Flat Taxation: How Does the PFU (Prélèvement Forfaitaire Unique) Work?

Since January 1, 2018, flat taxation has been applied to capital income in France through the Prélèvement Forfaitaire Unique (PFU), also known as the Flat Tax. This system simplifies the taxation process for savings and investment income, excluding real estate profits. Here’s everything you need to know about how it works, which financial products are impacted, and the key benefits of this system.

What is Flat Taxation (PFU)?

The flat tax, or Prélèvement Forfaitaire Unique (PFU), was introduced by the 2018 finance law to simplify and reduce the tax burden on savings and capital income in France. With a total rate of 30%,it covers both income tax (12.8%) and social contributions (17.2%).

One of the key features of it is that it does not depend on your income tax bracket or overall taxable income. Instead, the rate is fixed, making it easier for individuals to understand their tax obligations without needing to navigate complex progressive tax systems.

Which Financial Products Are Affected by it?

Flat taxation applies to income generated from various financial products, including:

  • Dividend income: From stocks, equity shares, and other investments that yield variable returns.
  • Fixed-income investments: Such as bonds, debt securities, and term deposits.
  • Capital gains: On the sale of securities, including stocks and bonds.
  • Life insurance income: For policies purchased after September 27, 2017.
  • Home savings plans: Such as the Plan Épargne Logement (PEL) and Compte Épargne Logement (CEL).

However, certain regulated savings products are exempt from flat taxation, including:

  • Livret A
  • Livret d’Épargne Populaire (LEP)
  • Livret Jeune
  • Livret de Développement Durable et Solidaire (LDDS)
  • Older PEL and CEL accounts (those established before 2018)

How Does Flat Taxation Apply?

The application of flat taxation depends on the type of financial product and when the income or gain is realized.

Flat Taxation on Dividend Income

For dividend income, flat taxation is applied when the payment is made. The income is subject to a non-liberating flat tax of 12.8%, which serves as an advance payment on income tax. When filing your annual tax return, you must declare the gross income, and the final tax assessment will occur then.

Flat Taxation on Capital Gains

The flat tax applies to capital gains made from the sale of securities, after deducting any capital losses. If you incur a loss, it can offset your capital gains for the year and be carried forward for up to 10 years.

Unlike dividend income, it on capital gains is applied at the time of the annual tax filing.

Flat Taxation on Life Insurance

For life insurance policies purchased after September 27, 2017, it applies to the interest earned. Like other capital income, this is taxed in two stages.

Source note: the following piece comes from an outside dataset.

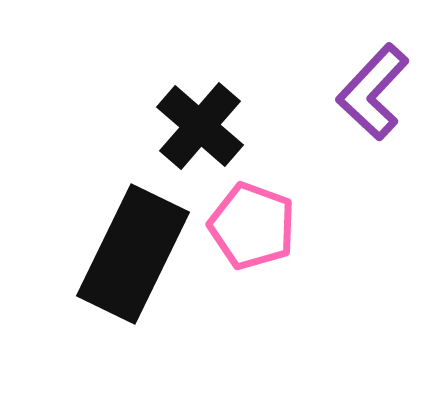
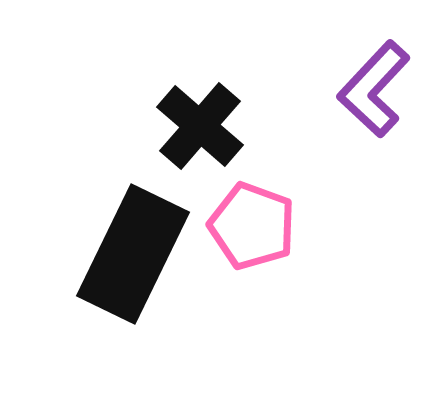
purple L-shape: moved 1 px right, 3 px up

A non-liberating flat tax is applied when the income is earned, with rates of 12.8% for contracts less than eight years old, and 7.5% for contracts held for eight years or longer.

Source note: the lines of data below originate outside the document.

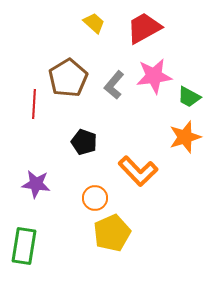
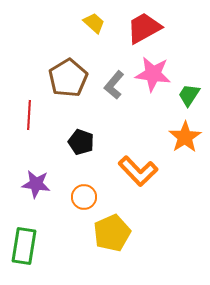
pink star: moved 1 px left, 2 px up; rotated 15 degrees clockwise
green trapezoid: moved 2 px up; rotated 95 degrees clockwise
red line: moved 5 px left, 11 px down
orange star: rotated 16 degrees counterclockwise
black pentagon: moved 3 px left
orange circle: moved 11 px left, 1 px up
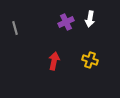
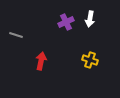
gray line: moved 1 px right, 7 px down; rotated 56 degrees counterclockwise
red arrow: moved 13 px left
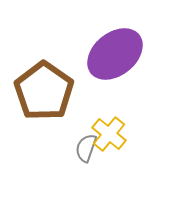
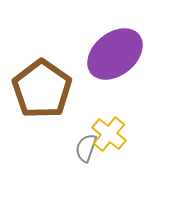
brown pentagon: moved 2 px left, 2 px up
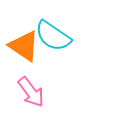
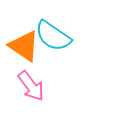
pink arrow: moved 6 px up
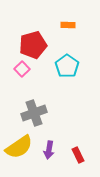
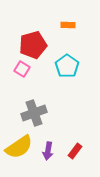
pink square: rotated 14 degrees counterclockwise
purple arrow: moved 1 px left, 1 px down
red rectangle: moved 3 px left, 4 px up; rotated 63 degrees clockwise
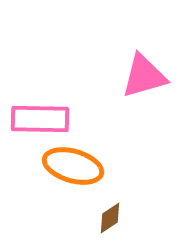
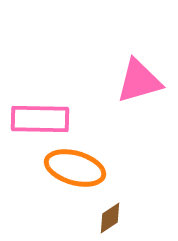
pink triangle: moved 5 px left, 5 px down
orange ellipse: moved 2 px right, 2 px down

For contracts lasting at least eight years:

  • 7.5% for gains up to €150,000.
  • 12.8% for gains exceeding €150,000.

Social contributions of 17.2% are also added to this tax.

Can You Opt for Progressive Taxation Instead of Flat Taxation?

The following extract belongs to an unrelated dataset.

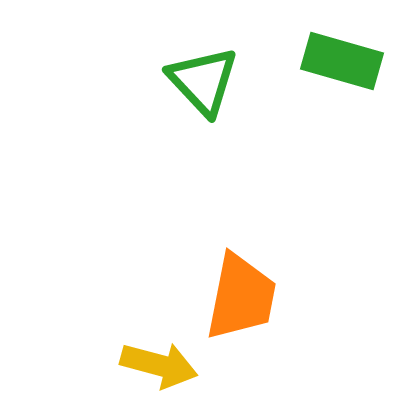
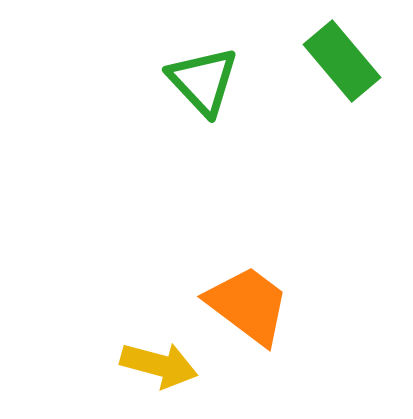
green rectangle: rotated 34 degrees clockwise
orange trapezoid: moved 7 px right, 8 px down; rotated 64 degrees counterclockwise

While it is applied by default, you can opt for the progressive income tax scale when filing your tax return. To do so, check the option (box 20P) on the 2042 tax form.

This option applies to all income and gains subject to it. If you selected this option in the previous year, it will be pre-checked in your next tax return.

Benefits of Choosing Progressive Taxation Over Flat Taxation

If you choose the progressive tax scale over it, you can benefit from:

  • For dividend income: A 40% tax deduction on eligible distributed income, and the ability to deduct related expenses and previous-year deficits.
  • For capital gains: Possible deductions based on the holding period of the asset (for titles acquired before 2018), along with the ability to deduct part of the social contributions on capital gains from the overall taxable income.

Conclusion: Why Choose Flat Taxation?

The flat taxation system, or PFU, simplifies tax obligations for individuals earning income from savings and investments. With a fixed rate of 30%, it offers transparency and ease of management, especially for those with diverse investment portfolios. However, individuals may choose the progressive income tax scale if it benefits their specific financial situation.

By understanding how flat taxation works, investors can make informed decisions about their tax filings and optimize their financial planning.